But even the Samaritans, who became separated from the Jews b/f 2Mc, & who accept only the Pentateuch, pray for the departed! Just a couple passages: ‘May God grant mercy unto him, And appoint unto him a place in the Garden of Eden!’ & ‘that Thy mercy and Thy grace may shelter the spirit of Thy poor servant N. son of N., of the family of N. O Lord God, in Thy mercy upon him and cause his spirit to dwell in the Garden of Eden, and forgive Thou him’. Really, everybody in the world, incl. God’s people, has always prayed for the departed, up until Protestants came along & supposedly knew better, even our Scripture better than those who wrote it.
The 39-Book Canon of the Masoretical Text is from A.D. times, from Jews who had already rejected Christ to side w/ the Pharisees. And ‘masorah’ means ‘tradition’. How consistent can it be to accept Christ & the NT, but to reject all other tradition handed down from the Apostles (where did Protestants get their NTs?), & to otherwise choose tradition handed down from the Pharisees? If we put 1 of the Protestants’ favorite vv. in context: ‘And that from a child thou hast known the holy scriptures, which are able to make thee wise unto salvation through faith which is in Christ Jesus. All scripture is given by inspiration of God, and is profitable for doctrine, for reproof, for correction, for instruction in righteousness…’ (2Tm 3:15,16) & we note that Timothy lived in Asia Minor (greater Greece) in pre-NT times & even wasn’t already circumcised (Ac 16:1–3), the logical conclusion is that the Scriptures he knew were Greek, i.e. the LXX, ∴ incl. 2Mc, ∴ 2Mc is inspired. And 2Tm 3:16 excludes the NT! Anyway, where in the Bible is it that everything must be in the Bible? Where in the Bible, for example, are pews & praying w/ your eyes closed?
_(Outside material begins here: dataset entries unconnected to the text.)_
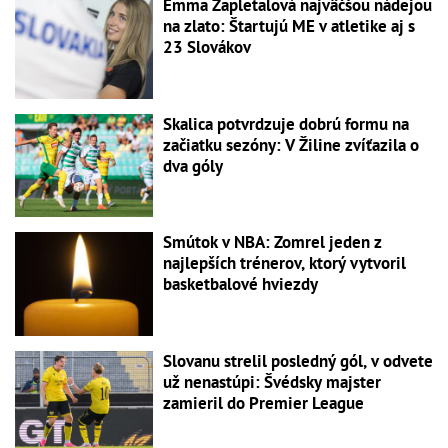
Emma Zapletalová najväčšou nádejou
na zlato: Štartujú ME v atletike aj s
23 Slovákov
Skalica potvrdzuje dobrú formu na
začiatku sezóny: V Žiline zvíťazila o
dva góly
Smútok v NBA: Zomrel jeden z
najlepších trénerov, ktorý vytvoril
basketbalové hviezdy
Slovanu strelil posledný gól, v odvete
už nenastúpi: Švédsky majster
zamieril do Premier League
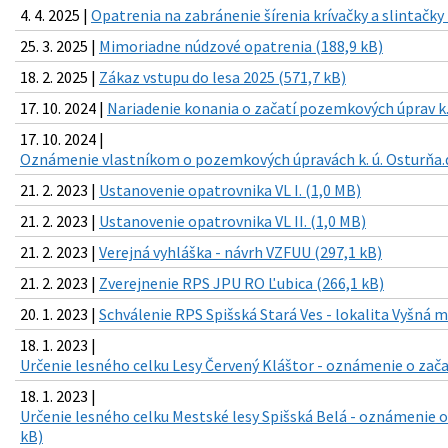
4. 4. 2025 |
Opatrenia na zabránenie šírenia krívačky a slintačky
25. 3. 2025 |
Mimoriadne núdzové opatrenia (188,9 kB)
18. 2. 2025 |
Zákaz vstupu do lesa 2025 (571,7 kB)
17. 10. 2024 |
Nariadenie konania o začatí pozemkových úprav k.
17. 10. 2024 |
Oznámenie vlastníkom o pozemkových úpravách k. ú. Osturňa.d
21. 2. 2023 |
Ustanovenie opatrovnika VL I. (1,0 MB)
21. 2. 2023 |
Ustanovenie opatrovnika VL II. (1,0 MB)
21. 2. 2023 |
Verejná vyhláška - návrh VZFUU (297,1 kB)
21. 2. 2023 |
Zverejnenie RPS JPU RO Ľubica (266,1 kB)
20. 1. 2023 |
Schválenie RPS Spišská Stará Ves - lokalita Vyšná m
18. 1. 2023 |
Určenie lesného celku Lesy Červený Kláštor - oznámenie o zača
18. 1. 2023 |
Určenie lesného celku Mestské lesy Spišská Belá - oznámenie o
kB)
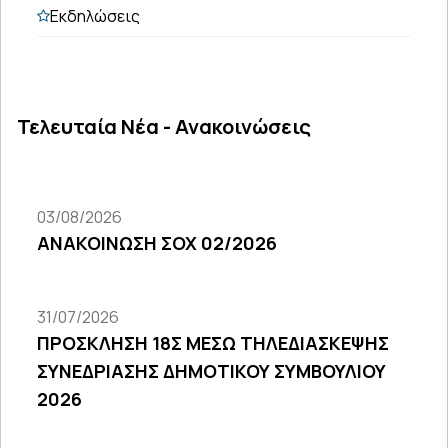
Εκδηλώσεις
Τελευταία Νέα - Ανακοινώσεις
03/08/2026
ΑΝΑΚΟΙΝΩΣΗ ΣΟΧ 02/2026
31/07/2026
ΠΡΟΣΚΛΗΣΗ 18Σ ΜΕΣΩ ΤΗΛΕΔΙΑΣΚΕΨΗΣ
ΣΥΝΕΔΡΙΑΣΗΣ ΔΗΜΟΤΙΚΟΥ ΣΥΜΒΟΥΛΙΟΥ
2026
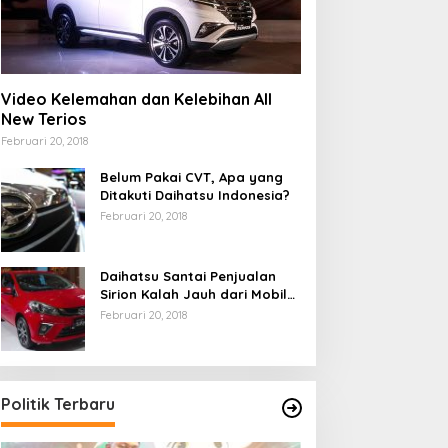
Video Kelemahan dan Kelebihan All
New Terios
Februari 20, 2018
Belum Pakai CVT, Apa yang
Ditakuti Daihatsu Indonesia?
Februari 20, 2018
Daihatsu Santai Penjualan
Sirion Kalah Jauh dari Mobil
LCGC
Februari 20, 2018
Politik Terbaru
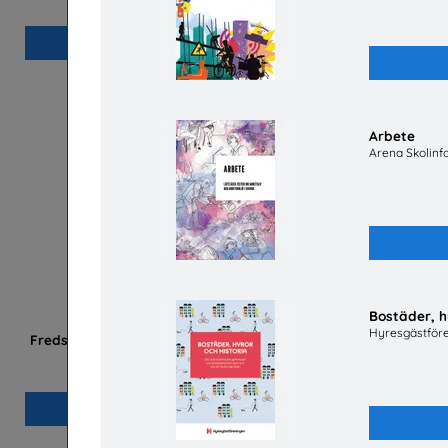
Beställ 0kr
Arbete
Arena Skolinf
Bostäder, h
Hyresgästför
Fredsakademin - Metodmaterial om hållbar
fred och säkerhet
Svenska Freds
Beställ 0kr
And ‘every’ in Mt 18:16 is about every matter of a sin against a disciple, by his brother in Christ (v. 15). If we Catholics have sinned against you by our apostolic practices, you’ll have to bring witnesses to est. that they’re sins—who could est. it? What authority could Protestants have over Catholics? Biblically, the Bible is not an authority: the scribes had the Scriptures, but Christ taught as one w/ authority (Mt 7:29). It was passed on directly (Jn 20:22,23 & Ac 8:18,19). And Catholics will ‘neglect to hear’, so you’ll tell it unto ‘the church’—which? Couldn’t be ‘the Protestant church’—no one can agree who all the members are. The only church w/ an objective membership is the Catholic Church, ∴ the holiness of prayers for the departed would be proven.
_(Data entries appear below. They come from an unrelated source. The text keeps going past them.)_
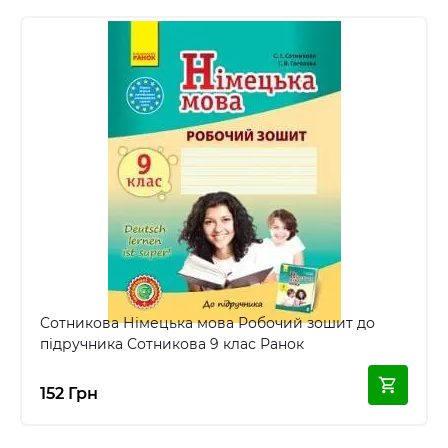
Сотникова Німецька мова Робочий зошит до
підручника Сотникова 9 клас Ранок
152 Грн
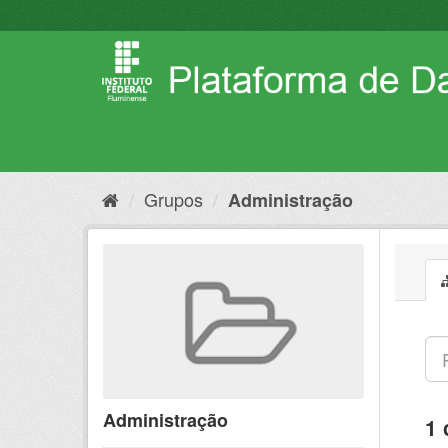
Pular
para
o
conteúdo
Grupos
Administração
Administração
1 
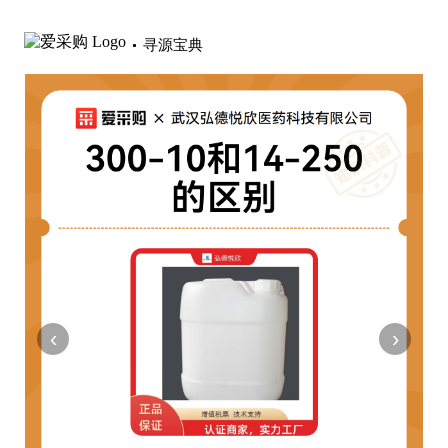
寻源宝典
‹
›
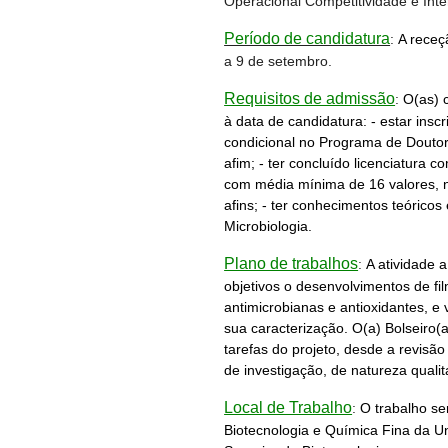
Operacional Competitividade e Inte
Período de candidatura
:
A receç
a 9 de setembro.
Requisitos de admissão
:
O(as) 
à data de candidatura: -
estar insc
condicional no Programa de Doutor
afim; -
ter concluído licenciatura 
com média mínima de 16 valores, na
afins; -
ter conhecimentos teóricos
Microbiologia.
Plano de trabalhos
:
A atividade 
objetivos o desenvolvimentos de f
antimicrobianas e antioxidantes, e v
sua caracterização. O(a) Bolseiro(
tarefas do projeto, desde a revisão
de investigação, de natureza qualita
Local de Trabalho
:
O trabalho s
Biotecnologia e Química Fina da U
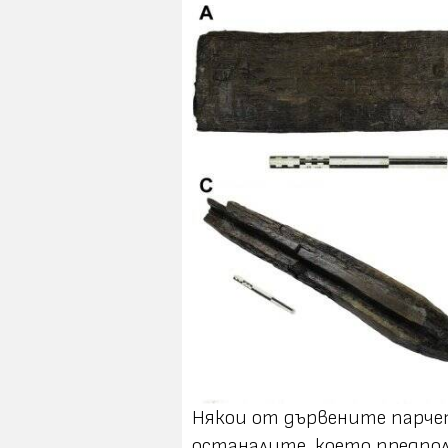
Някои от дървените парче
останалите, което предпола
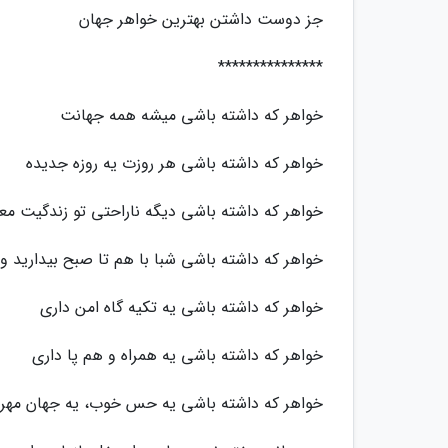
جز دوست داشتن بهترین خواهر جهان
***************
خواهر که داشته باشی میشه همه جهانت
خواهر که داشته باشی هر روزت یه روزه جدیده
خواهر که داشته باشی دیگه ناراحتی تو زندگیت معنا
خواهر که داشته باشی شبا با هم تا صبح بیدارید و
خواهر که داشته باشی یه تکیه گاه امن داری
خواهر که داشته باشی یه همراه و هم پا داری
خواهر که داشته باشی یه حس خوب، یه جهان مهرب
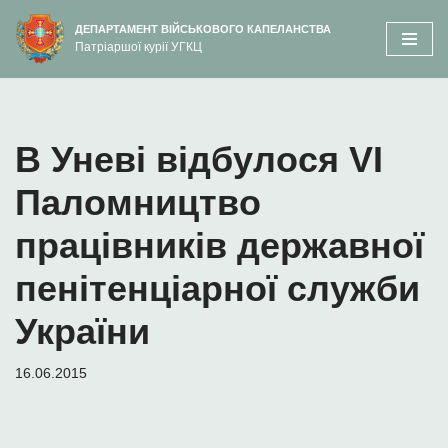
вмісту
ДЕПАРТАМЕНТ ВІЙСЬКОВОГО КАПЕЛАНСТВА
Патріаршої курії УГКЦ
Перейти
до
вмісту
В Уневі відбулося VI
Паломництво
працівників державної
пенітенціарної служби
України
16.06.2015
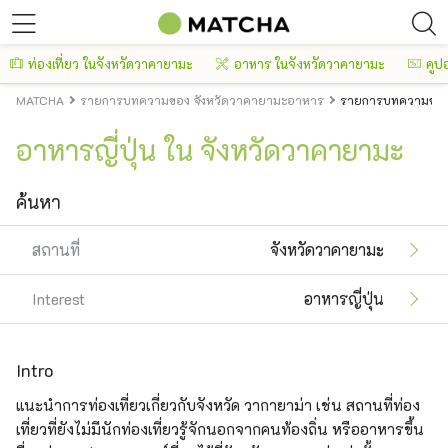
ท่องเที่ยว ในจังหวัดวาคายามะ
อาหาร ในจังหวัดวาคายามะ
คูป
MATCHA
รายการบทความของ จังหวัดวาคายามะอาหาร
รายการบทความของ จ
อาหารญี่ปุ่น ใน จังหวัดวาคายามะ
ค้นหา
สถานที่
จังหวัดวาคายามะ
Interest
อาหารญี่ปุ่น
Intro
แนะนำการท่องเที่ยวเกี่ยวกับจังหวัด วากายาม่า เช่น สถานที่ท่อง
เที่ยวที่ยังไม่มีนักท่องเที่ยวรู้จักนอกจากคนท้องถิ่น หรืออาหารขึ้น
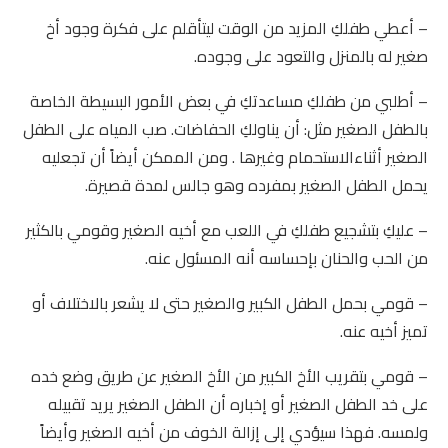
– أعطي طفلكِ المزيد من الوقت ليتأقلم على فكرة وجود أخ
صغير له بالمنزل والتعود على وجوده.
– أطلبي من طفلكِ مساعدتكِ في بعض الأمور البسيطة الخاصة
بالطفل الصغير مثل: أن يناولكِ الحفاضات. صب المياه على الطفل
الصغير أثناءالاستحمام وغيرها . ومن الممكن أيضاً أن تجعليه
يحمل الطفل الصغير بمفرده وهو جالس لمدة قصيرة.
– عليكِ بتشجيع طفلكِ في اللعب مع أخيه الصغير وقومي بالكثير
من الحب والحنان بإحساسه أنه المسئول عنه.
– قومي بحمل الطفل الكبير والصغير حتى لا يشعر بالاختلاف أو
تميز أخيه عنه.
– قومي بتقريب الأخ الكبير من الأخ الصغير عن طريق وضع خده
على خد الطفل الصغير أو إخباره أن الطفل الصغير يريد تقبيله
ولمسه. فهذا سيؤدي إلى إزالة الخوف من أخيه الصغير وأيضاً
P.S. This was supposed to be a response to the comment by Gary Westgerdes. Sorry, not sure why it didn’t end up following. Maybe it can be moved.
The scripture used to support the idea of praying for the dead and the existence of purgatory shows the Catholic weaknesses in their faith because the scriptures clearly say that everything should be proven from two or three witnesses. The Catholic Church has twisted one verse and made it an indispensable part of their Religion. It may look like it is standing now but it is trying to shore itself up through the ecumenical movement which when it reaches it’s destiny at the end of the broad road, instead of the narrow way, will cease to exist or as the bible puts it “destruction”.